Key: Choose measures that have a large impact on your practice's quality improvement. If you pick three quality measures that you only report on infrequently, you risk coming under the "cap" on bonus payments, and you won't receive the full 1.5 percent bonus payment.
For urology, you'll likely want to home in on the following three measures, says Morgan Hause, CCS, CCS-P, privacy and compliance officer for Urology of Indiana LLC, a 31-urologist, two-urogynecologist practice in Indianapolis:
• #48--Assessment of Presence or Absence of Urinary Incontinence in Women Aged 65 Years and Older
• #49--Characterization of Urinary Incontinence in Women Aged 65 Years and Older
• #50--Plan of Care for Urinary Incontinence in Women Aged 65 Years and Older.
If the measure doesn't apply, you can use modifiers 1P (Medical reasons), 2P (Patient reasons) and 3P (System reasons) to explain why you didn't apply it. Alternatively, you can apply modifier 8P (Unspecified reasons). Keep in mind, however, that the measurement specs for urinary incontinence do not list 2P or 3P as applicable modifiers, Hause says.
Pointer: If more than one physician treats the same patient, each doctor can report on the same quality measure for that patient, CMS officials said. You should only report on quality measures that fit with your urologist's specialty and with particular eligible patients. But if your doctors provide care outside of their specialty, such as managing a patient's other problems, you can report other quality measures. But this is unlikely in a urology practice.
You need to report some measures only once a year, so you don't have to keep including them on each code after you report them the first time. But for measures that you're supposed to report once per year, you won't suffer any penalty for reporting them more than once by mistake.
Tip: When you're figuring out which claims to match up with the quality reporting codes, you should look at both primary and secondary ICD-9 diagnosis codes, experts say.

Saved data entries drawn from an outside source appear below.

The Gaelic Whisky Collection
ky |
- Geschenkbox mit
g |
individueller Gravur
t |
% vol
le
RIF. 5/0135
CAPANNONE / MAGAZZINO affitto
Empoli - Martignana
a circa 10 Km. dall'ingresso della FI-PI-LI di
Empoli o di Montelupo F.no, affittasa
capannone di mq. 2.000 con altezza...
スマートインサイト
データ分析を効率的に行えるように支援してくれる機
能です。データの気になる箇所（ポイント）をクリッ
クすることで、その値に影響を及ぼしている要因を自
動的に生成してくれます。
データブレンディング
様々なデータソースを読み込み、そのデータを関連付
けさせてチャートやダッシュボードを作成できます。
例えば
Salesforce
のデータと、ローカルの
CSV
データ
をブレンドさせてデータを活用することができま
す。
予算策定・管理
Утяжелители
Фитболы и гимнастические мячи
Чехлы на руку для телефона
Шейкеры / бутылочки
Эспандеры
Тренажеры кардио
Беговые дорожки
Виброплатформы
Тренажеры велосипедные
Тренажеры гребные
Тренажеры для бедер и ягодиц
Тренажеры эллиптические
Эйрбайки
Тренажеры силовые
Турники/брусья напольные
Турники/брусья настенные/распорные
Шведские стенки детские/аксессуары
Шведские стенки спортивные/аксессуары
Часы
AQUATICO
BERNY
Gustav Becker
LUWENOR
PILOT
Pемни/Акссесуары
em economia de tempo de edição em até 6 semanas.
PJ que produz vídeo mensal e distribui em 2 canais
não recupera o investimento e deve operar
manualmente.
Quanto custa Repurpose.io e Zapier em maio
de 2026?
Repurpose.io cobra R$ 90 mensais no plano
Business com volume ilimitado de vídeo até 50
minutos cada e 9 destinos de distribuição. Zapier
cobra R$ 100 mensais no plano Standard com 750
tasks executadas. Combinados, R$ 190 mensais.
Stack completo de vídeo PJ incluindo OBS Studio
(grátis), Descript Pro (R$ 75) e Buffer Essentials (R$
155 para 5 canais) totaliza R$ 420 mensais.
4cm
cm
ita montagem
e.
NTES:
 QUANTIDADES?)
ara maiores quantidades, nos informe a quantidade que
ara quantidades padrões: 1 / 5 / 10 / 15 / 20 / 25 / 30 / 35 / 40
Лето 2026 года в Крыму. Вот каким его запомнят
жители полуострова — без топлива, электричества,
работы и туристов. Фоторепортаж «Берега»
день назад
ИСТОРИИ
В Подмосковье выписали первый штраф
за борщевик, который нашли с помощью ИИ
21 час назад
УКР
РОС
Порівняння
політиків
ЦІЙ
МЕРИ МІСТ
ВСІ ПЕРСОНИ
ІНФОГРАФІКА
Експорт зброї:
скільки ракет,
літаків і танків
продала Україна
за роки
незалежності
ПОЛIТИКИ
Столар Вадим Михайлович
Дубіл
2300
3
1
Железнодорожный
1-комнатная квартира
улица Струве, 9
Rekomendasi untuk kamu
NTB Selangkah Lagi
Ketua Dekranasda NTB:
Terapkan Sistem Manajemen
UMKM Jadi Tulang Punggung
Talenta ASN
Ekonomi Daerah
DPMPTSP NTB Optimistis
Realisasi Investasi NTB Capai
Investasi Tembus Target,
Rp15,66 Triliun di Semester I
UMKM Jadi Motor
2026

Important: You should test your systems before the July 1 start date to make sure your venders are up to snuff, Nezda said. Verify that your practice management or billing system can "bill out a zero charge associated with new HCPCS codes," Hause says. Also verify that your clearinghouses will accept these new HCPCS codes and modifiers and pass them on to the carriers you work with, he adds. "For systems that cannot do '0,' the guidelines allow for a nominal amount, such as 1 cent."
You'll report quality measures and CPT category II codes on the same CMS-1500 form you use to bill for your clinical services. Enter a "0" charge in box 24F on the 1500 form for these quality measure codes.
Deadline: CMS will consider your quality reporting only for claims that reach the National Claims History (NCH) file by Feb. 29, 2008. You can't resubmit claims just to add the quality-reporting codes, nor can you submit the quality-reporting codes by themselves on a separate claim.
Other quality measures that urologists may report include:
• #21--Perioperative Care: Selection of prophylactic antibiotics--first- OR second-generation cephalosporin
• #22--Perioperative Care: Discontinuation of prophylactic antibiotic (noncardiac procedures)
• #23--Perioperative Care: Venous thromboembolism (VTE) prophylaxis (when indicated in all patients)
• #30--Perioperative Care: Timing of prophylactic antibiotic--administering physician.